Personal information
- Nickname: Nawab
- Nationality: Indian
- Citizenship: Indian
- Born: 4 April 1984 (age 42) Panipat, Haryana, India
- Occupation: Kabaddi Player
- Years active: 2007–present

Sport
- Country: India
- Sport: Kabaddi
- Position: Raider
- Kabaddi: Pro Kabaddi League
- Club: Jaipur Pink Panthers(2014–2018) Tamil Thalaivas(2018–present)
- Team: India national kabaddi team
- Coached by: Kasinatha Baskaran Balwan Singh

Medal record
Representing India
Kabaddi World Cup
| Winner | 2016 Kabaddi World Cup |  |
Asian Games
| Gold medal – first place | 2014 Incheon | Team |

= Jasvir Singh (kabaddi) =

Indian kabaddi player

Jasvir Singh (born 4 April 1984) is an Indian professional Kabaddi player. He was a member of the India national kabaddi team that won Asian Games Gold medal in 2014 and World Cup in 2016. He hails from Panipat and serves in the Oil and Natural Gas Corporation (ONGC).

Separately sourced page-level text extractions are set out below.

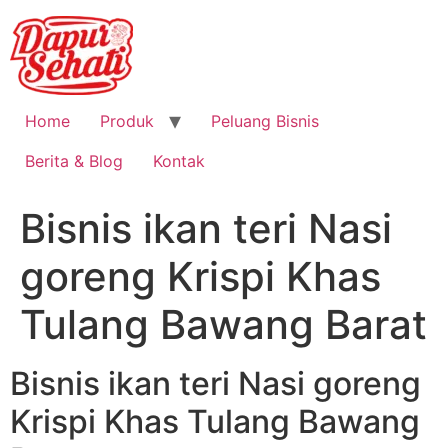
Home
Produk
Peluang Bisnis
Berita & Blog
Kontak
Bisnis ikan teri Nasi
goreng Krispi Khas
Tulang Bawang Barat
Bisnis ikan teri Nasi goreng
Krispi Khas Tulang Bawang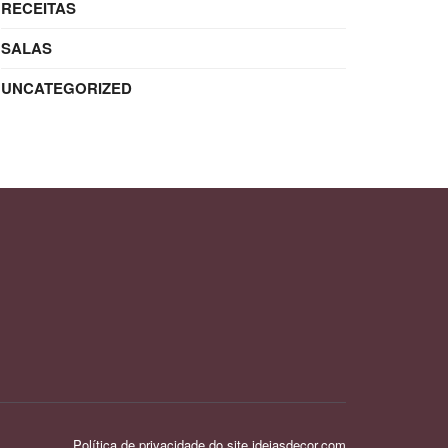
RECEITAS
SALAS
UNCATEGORIZED
Política de privacidade do site ideiasdecor.com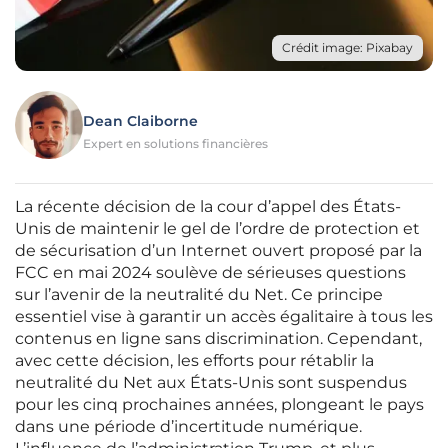
Crédit image: Pixabay
Dean Claiborne
Expert en solutions financières
La récente décision de la cour d’appel des États-
Unis de maintenir le gel de l’ordre de protection et
de sécurisation d’un Internet ouvert proposé par la
FCC en mai 2024 soulève de sérieuses questions
sur l’avenir de la neutralité du Net. Ce principe
essentiel vise à garantir un accès égalitaire à tous les
contenus en ligne sans discrimination. Cependant,
avec cette décision, les efforts pour rétablir la
neutralité du Net aux États-Unis sont suspendus
pour les cinq prochaines années, plongeant le pays
dans une période d’incertitude numérique.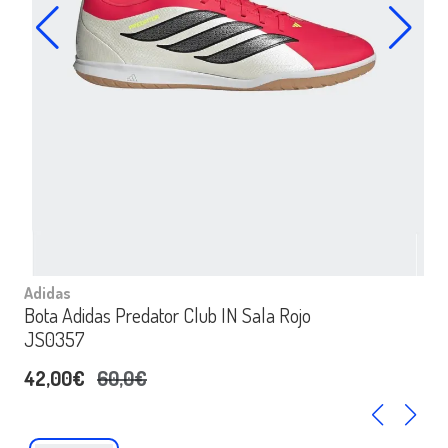
Adidas
Bota Adidas Predator Club IN Sala Rojo
JS0357
42,00€
60,0€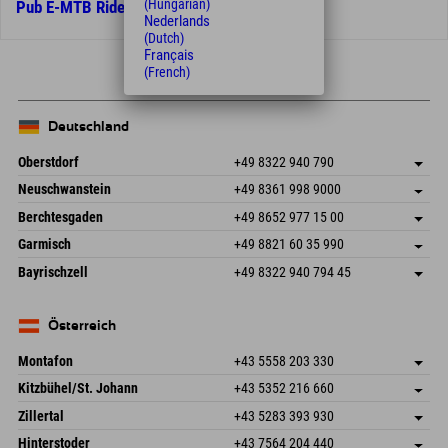
(Hungarian)
Pub E-MTB Ride
Nederlands
(Dutch)
Français
(French)
Deutschland
Oberstdorf
+49 8322 940 790
An der Breitach 3
Adresse speichern
Neuschwanstein
+49 8361 998 9000
87538 Fischen I. Allgäu
Anreiseinfos
An der Riese 45
Adresse speichern
Deutschland
Buchen
Berchtesgaden
+49 8652 977 15 00
87484 Nesselwang im Allgäu
Anreiseinfos
Mail senden
Hofreitstr. 7
Adresse speichern
Deutschland
Buchen
Garmisch
+49 8821 60 35 990
83471 Schönau am Königssee
Anreiseinfos
Mail senden
Frickenstraße 22
Adresse speichern
Deutschland
Buchen
Bayrischzell
+49 8322 940 794 45
82490 Farchant
Anreiseinfos
Mail senden
Seebergstr. 17
Adresse speichern
Deutschland
Buchen
83735 Bayrischzell
Anreiseinfos
Mail senden
Deutschland
Buchen
Österreich
Mail senden
Montafon
+43 5558 203 330
Dorfstr. 127b
Adresse speichern
Kitzbühel/St. Johann
+43 5352 216 660
6793 Gaschurn/Montafon
Anreiseinfos
Speckbacherstraße 87
Adresse speichern
Österreich
Buchen
Zillertal
+43 5283 393 930
6380 St. Johann in Tirol
Anreiseinfos
Mail senden
Schmiedau 2
Adresse speichern
Österreich
Buchen
Hinterstoder
+43 7564 204 440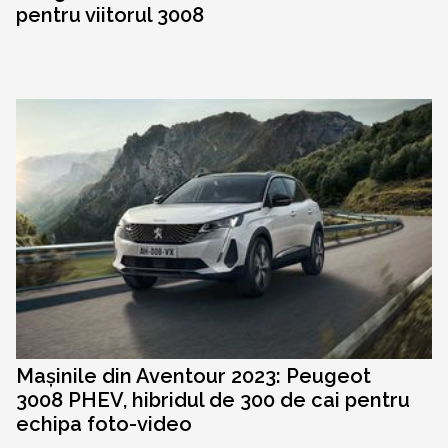
pentru viitorul 3008
Mașinile din Aventour 2023: Peugeot
3008 PHEV, hibridul de 300 de cai pentru
echipa foto-video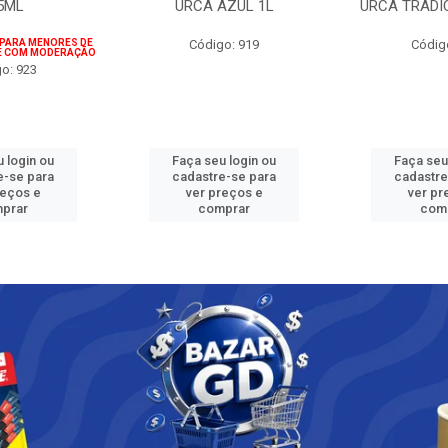
5ML
URCA AZUL 1L
URCA TRADI
 PARA MENORES DE
Código: 919
Códig
IE COM MODERAÇÃO
o: 923
 login ou
Faça seu login ou
Faça seu
e-se para
cadastre-se para
cadastre
reços e
ver preços e
ver pr
prar
comprar
com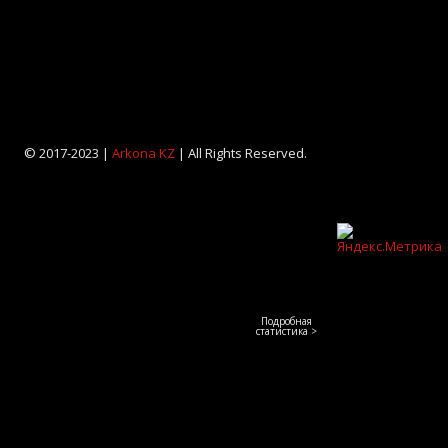
© 2017-2023 |
Arkona KZ
| All Rights Reserved.
Подробная
статистика >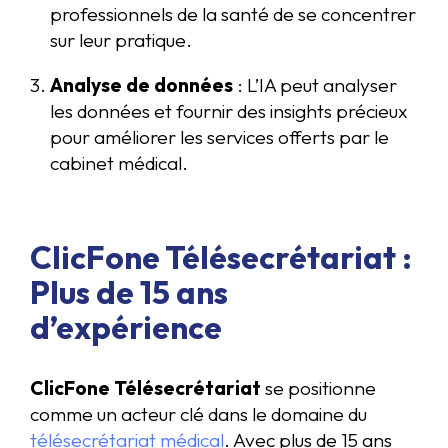
professionnels de la santé de se concentrer
sur leur pratique.
Analyse de données
: L’IA peut analyser
les données et fournir des insights précieux
pour améliorer les services offerts par le
cabinet médical.
ClicFone Télésecrétariat :
Plus de 15 ans
d’expérience
ClicFone Télésecrétariat
se positionne
comme un acteur clé dans le domaine du
télésecrétariat médical
. Avec plus de 15 ans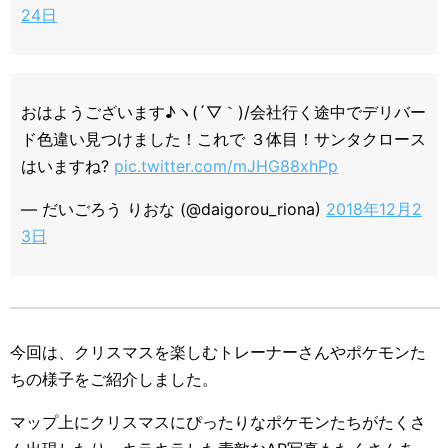
24日
おはようございます♪ヽ(´▽｀)/会社行く途中でデリバー
ド色違い見つけました！これで ３体目！サンタクロース
はいますね?
pic.twitter.com/mJHG88xhPp
— だいごろう りおな (@daigorou_riona)
2018年12月2
3日
今回は、クリスマスを楽しむトレーナーさんやポケモンた
ちの様子をご紹介しました。
マップ上にクリスマスにぴったりなポケモンたちがたくさ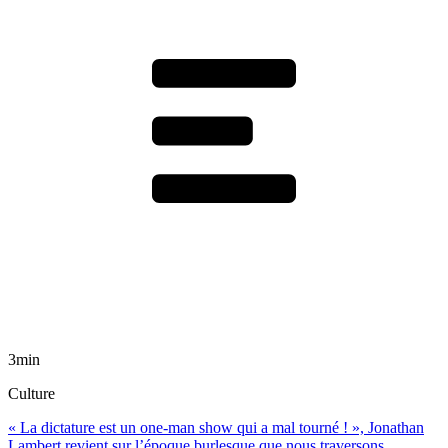
3min
Culture
« La dictature est un one-man show qui a mal tourné ! », Jonathan
Lambert revient sur l’époque burlesque que nous traversons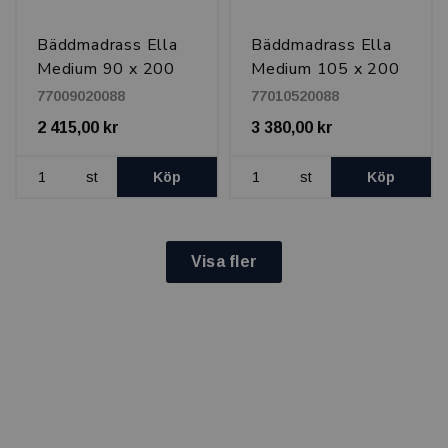
Bäddmadrass Ella
Bäddmadrass Ella
Medium 90 x 200
Medium 105 x 200
cm, latex
cm, latex
77009020088
77010520088
2 415,00 kr
3 380,00 kr
st
Köp
st
Köp
Visa fler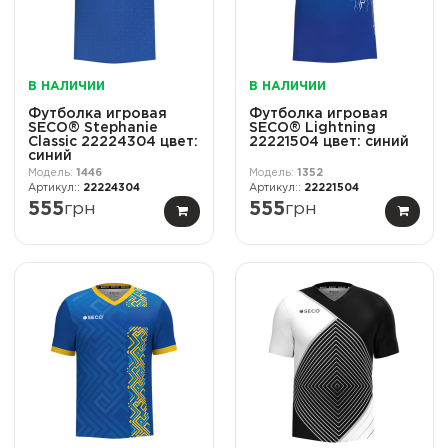
В НАЛИЧИИ
В НАЛИЧИИ
Футболка игровая
Футболка игровая
SECO® Stephanie
SECO® Lightning
Classic 22224304 цвет:
22221504 цвет: синий
синий
1446
1352
22224304
22221504
555
грн
555
грн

He serves as fire safety officer.

== Early life ==
He was born on 4 April 1984 in Panipat, Haryana, India.

==Pro Kabaddi League==
He played for Jaipur Pink Panthers in the Pro Kabaddi League from season 1 to season 5. In season 6, he played for Tamil Thalaivas.

== World Cup 2016 and Awards ==
Jasvir Singh was a member of the gold medal-winning team at the 2016 Kabaddi World Cup. He awarded the Arjuna award in 2017 For his excellence in the game of Kabbadi.